QiskitError – If input params are invalid.

Attributes

analysis#

Return the analysis instance for the experiment

backend#

Return the backend for the experiment

experiment_options#

Return the options for the experiment.

experiment_type#

Return experiment type.

num_qubits#

Return the number of qubits for the experiment.

physical_qubits#

Return the device qubits for the experiment.

run_options#

Return options values for the experiment run() method.

transpile_options#

Return the transpiler options for the run() method.

Methods

circuits()[source]#

Return a list of experiment circuits.

Returns:

A list of QuantumCircuit.

Note

These circuits should be on qubits [0, .., N-1] for an N-qubit experiment. The circuits mapped to physical qubits are obtained via the internal _transpiled_circuits() method.

config()#

Return the config dataclass for this experiment

Return type:

ExperimentConfig

copy()#

Return a copy of the experiment

Return type:

BaseExperiment

classmethod from_config(config)#

Initialize an experiment from experiment config

Return type:

BaseExperiment

job_info(backend=None)#

Get information about job distribution for the experiment on a specific backend.

Parameters:

backend (Backend) – Optional, the backend for which to get job distribution information. If not specified, the experiment must already have a set backend.

Returns:

A dictionary containing information about job distribution.

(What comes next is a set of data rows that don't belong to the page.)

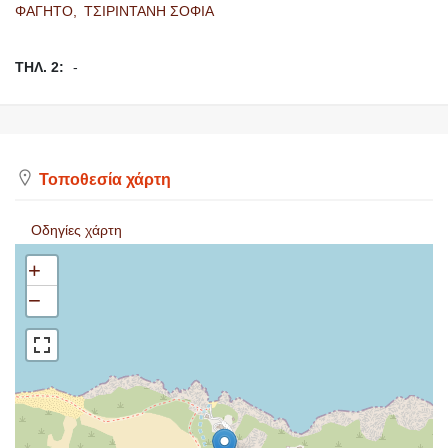
ΦΑΓΗΤΟ,
ΤΣΙΡΙΝΤΑΝΗ ΣΟΦΙΑ
ΤΗΛ. 2:
-
Τοποθεσία χάρτη
Οδηγίες χάρτη
+
−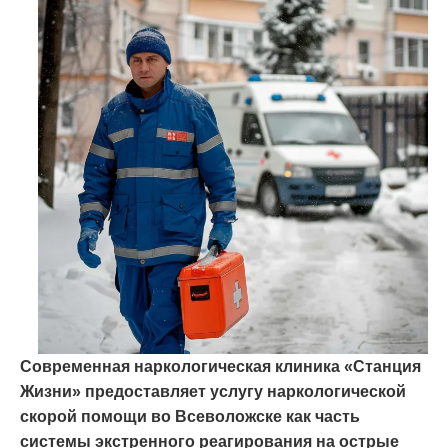
Современная наркологическая клиника «Станция
Жизни» предоставляет услугу наркологической
скорой помощи во Всеволожске как часть
системы экстренного реагирования на острые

  • ”Total number of circuits in the experiment”: Total number of circuits in the experiment.

  • ”Maximum number of circuits per job”: Maximum number of circuits in one job based on backend and experiment settings.

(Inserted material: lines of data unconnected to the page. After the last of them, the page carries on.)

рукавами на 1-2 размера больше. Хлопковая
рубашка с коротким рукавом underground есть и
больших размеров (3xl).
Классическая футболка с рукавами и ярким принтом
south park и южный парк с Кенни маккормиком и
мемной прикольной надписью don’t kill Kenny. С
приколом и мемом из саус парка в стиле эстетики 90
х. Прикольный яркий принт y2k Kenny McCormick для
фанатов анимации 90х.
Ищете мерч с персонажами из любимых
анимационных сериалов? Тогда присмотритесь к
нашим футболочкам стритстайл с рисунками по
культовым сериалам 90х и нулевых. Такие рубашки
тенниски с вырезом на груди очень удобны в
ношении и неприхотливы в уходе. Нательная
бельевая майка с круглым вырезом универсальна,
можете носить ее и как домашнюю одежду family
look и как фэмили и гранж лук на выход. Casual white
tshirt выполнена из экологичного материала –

  • ”Total number of jobs”: Number of jobs needed to run this experiment on the currently set backend.

Return type:

dict

Raises:

QiskitError – if backend is not specified.

run(backend=None, analysis='default', timeout=None, **run_options)#

Run an experiment and perform analysis.

Parameters:
  • backend (Backend | None) – Optional, the backend to run the experiment on. This will override any currently set backends for the single execution.

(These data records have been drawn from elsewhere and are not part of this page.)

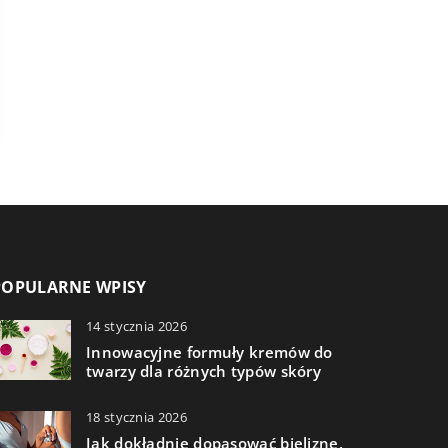
POPULARNE WPISY
14 stycznia 2026
Innowacyjne formuły kremów do
twarzy dla różnych typów skóry
18 stycznia 2026
Jak dokładnie dopasować bieliznę,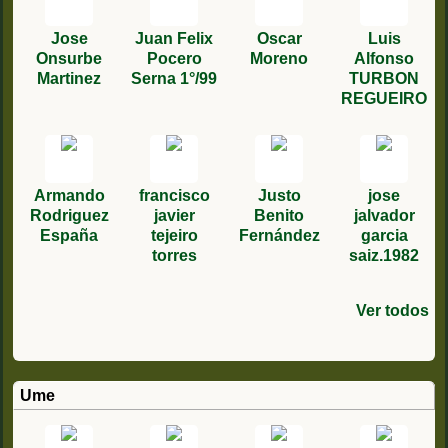
Jose
Juan Felix
Oscar
Luis
Onsurbe
Pocero
Moreno
Alfonso
Martinez
Serna 1°/99
TURBON
REGUEIRO
Armando
francisco
Justo
jose
Rodriguez
javier
Benito
jalvador
España
tejeiro
Fernández
garcia
torres
saiz.1982
Ver todos
Dussault
rafael
Juan
Jean
fernandez
Antonio
claude
fernandez
Gonzalez
Ume
Vilaplana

  • analysis (BaseAnalysis | None) – Optional, a custom analysis instance to use for performing analysis. If None analysis will not be run. If "default" the experiments analysis() instance will be used if it contains one.

  • timeout (float | None) – Time to wait for experiment jobs to finish running before cancelling.

  • run_options – backend runtime options used for circuit execution.

Returns:

The experiment data object.

Raises:

QiskitError – If experiment is run with an incompatible existing ExperimentData container.

Return type:

ExperimentData

set_experiment_options(**fields)#

Set the experiment options.

Parameters:

fields – The fields to update the options

Raises:

AttributeError – If the field passed in is not a supported options

set_run_options(**fields)#

Set options values for the experiment run() method.

Parameters:

fields – The fields to update the options

See also

The Setting options for your experiment guide for code example.

set_transpile_options(**fields)#

Set the transpiler options for run() method.

Parameters:

fields – The fields to update the options

Raises:

QiskitError – If initial_layout is one of the fields.

See also

The Setting options for your experiment guide for code example.